# West coast of Scotland wild camping spots



## clayton9 (Aug 16, 2006)

Hello,

I am going on holiday in a few weeks, I am planning on starting in Loch Lomand then wanting to travel north towards Applecross, wanting to stop at various places up the coast. Can anyone reccomend any places to stop, preferable on the coast. GPS if you have it.
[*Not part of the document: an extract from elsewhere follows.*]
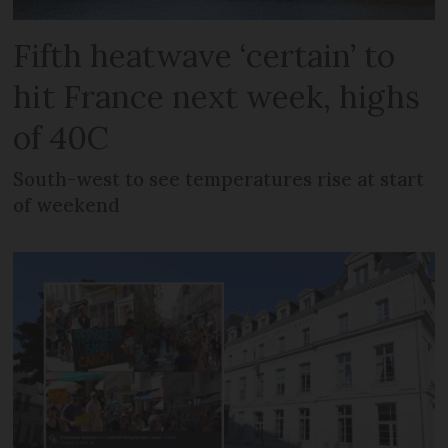
Fifth heatwave ‘certain’ to
hit France next week, highs
of 40C
South-west to see temperatures rise at start
of weekend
Your help is greatly appriciated.

Thanks


----------



## CurlyBoy (Jan 13, 2008)

Too many to list, you will find lots, although the "no overnight parking " signs are quite common!!

curlyboy


----------



## jocie (Dec 24, 2006)

The "NO OVERNIGHT PARKING" signs in the remoter parts/laybys are primarily there to allow the police to move Gypsies/travellers on without having to go to court, or so I was told by the police when I asked a few years back. If you park sensibly, and do not start spreading awnings, chairs and such like about, and do not litter or dump waste, you will probably not have a problem. :


----------



## CurlyBoy (Jan 13, 2008)

jocie said:


> The "NO OVERNIGHT PARKING" signs in the remoter parts/laybys are primarily there to allow the police to move Gypsies/travellers on without having to go to court, or so I was told by the police when I asked a few years back. If you park sensibly, and do not start spreading awnings, chairs and such like about, and do not litter or dump waste, you will probably not have a problem. :


Yes that is what we have always understood :wink: :wink: as you say, providing you are not "camping" and don't outstay your welcome there shouldn't be a problem.

curlyboy


----------



## sallytrafic (Jan 17, 2006)

All the ones I stayed at in my coastal tour of Scotland can be found in the MHF database.

>my Blog on MHF<

>MHF Database search<


----------



## clodhopper2006 (Aug 13, 2006)

Scotland is blessed with thousands of good spots. You simply cant fail to find good places everywhere you go.

One peice of advice - don't go along the A82 north of Luss, the road is a nightmare to drive on with a motorhome due to it being narrow, full of bends and maniac coach drivers. You'll be a nervous wreck before you reach Crianlarich.


----------